* [Work to complete]:
Copy the listing below exactly, but skip the pictures.

* [Dataset content]:
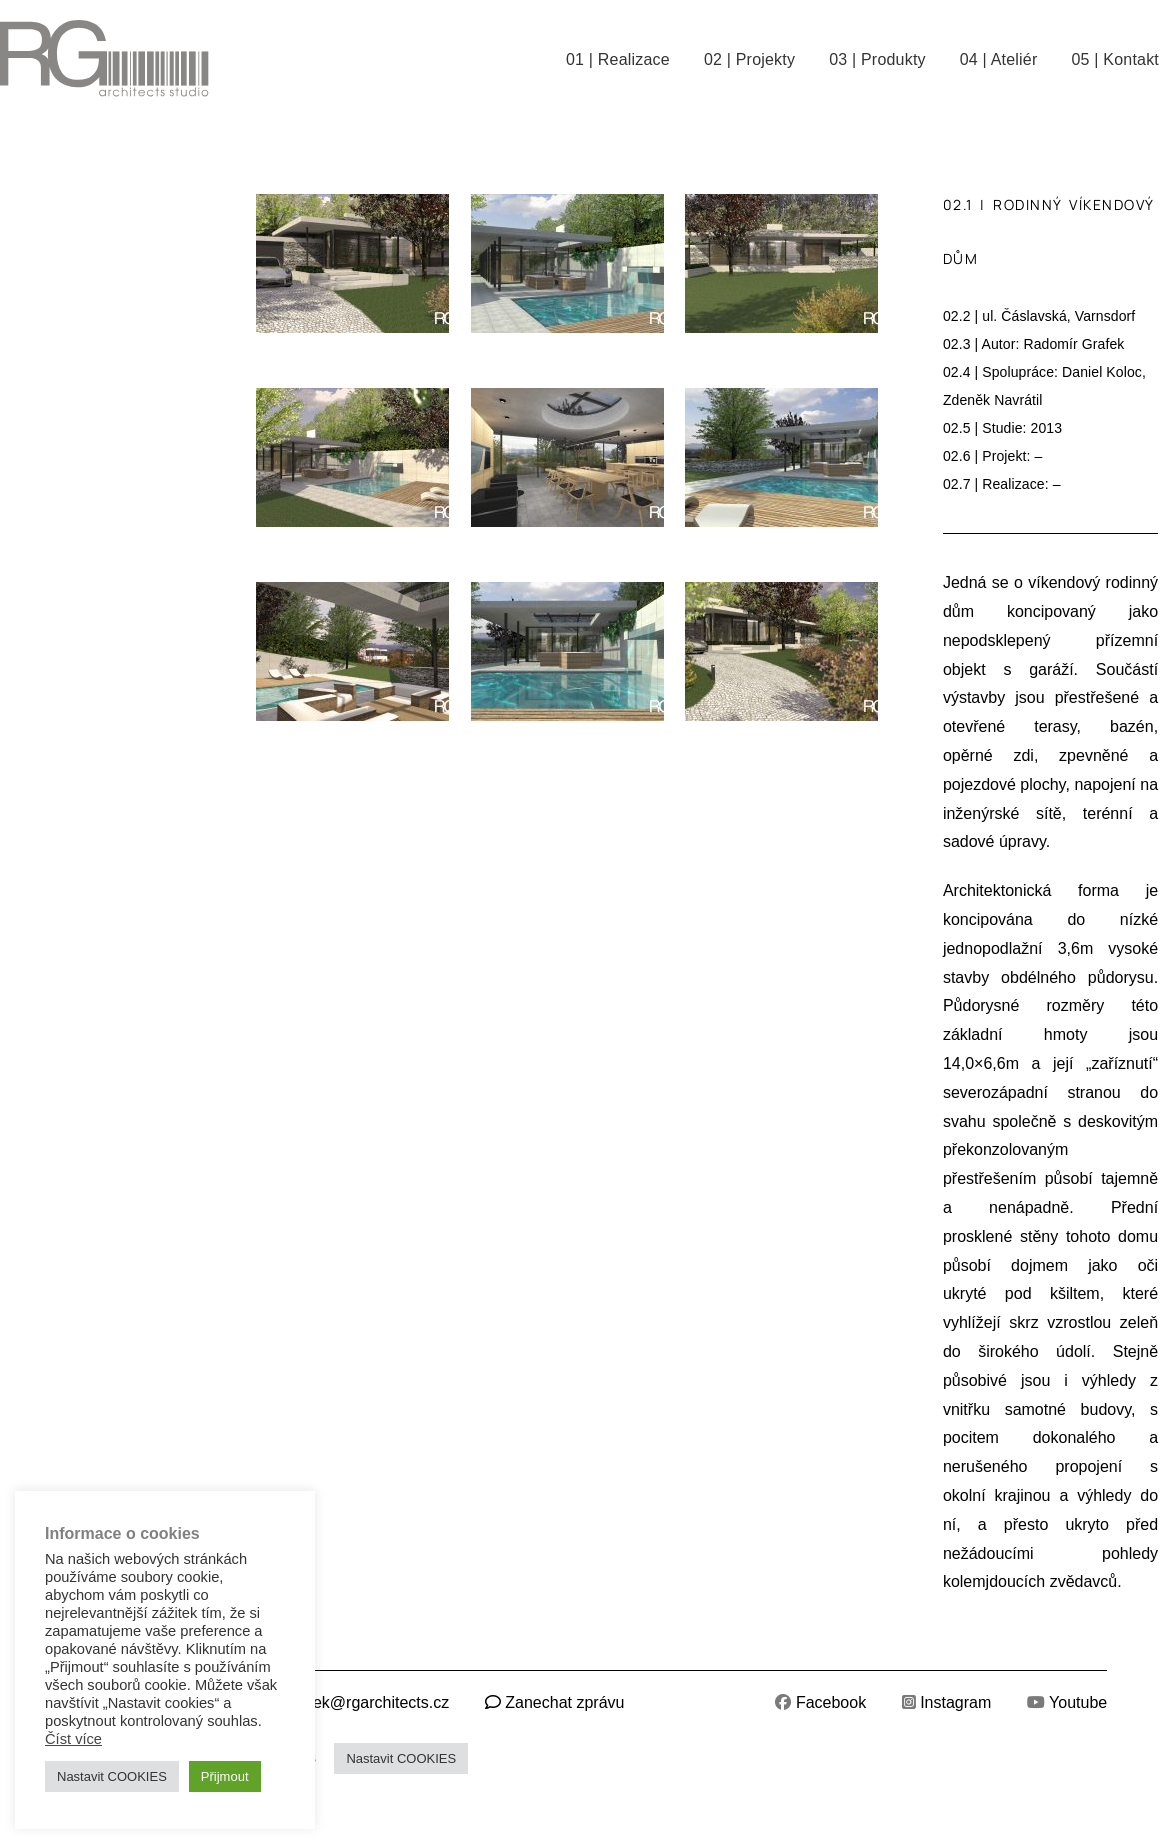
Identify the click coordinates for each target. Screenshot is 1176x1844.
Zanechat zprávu (564, 1702)
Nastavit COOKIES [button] (401, 1758)
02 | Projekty (749, 59)
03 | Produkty (877, 59)
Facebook (831, 1702)
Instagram (955, 1702)
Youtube (1078, 1702)
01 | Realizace (618, 59)
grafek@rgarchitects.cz (367, 1702)
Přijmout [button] (225, 1776)
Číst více (73, 1739)
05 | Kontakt (1115, 59)
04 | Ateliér (999, 59)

* [Response to the task]:
Identify the click coordinates for each target. Screenshot is 1176x1844.
Zanechat zprávu (564, 1702)
Nastavit COOKIES [button] (401, 1758)
02 | Projekty (749, 59)
03 | Produkty (877, 59)
Facebook (831, 1702)
Instagram (955, 1702)
Youtube (1078, 1702)
01 | Realizace (618, 59)
grafek@rgarchitects.cz (367, 1702)
Přijmout [button] (225, 1776)
Číst více (73, 1739)
05 | Kontakt (1115, 59)
04 | Ateliér (999, 59)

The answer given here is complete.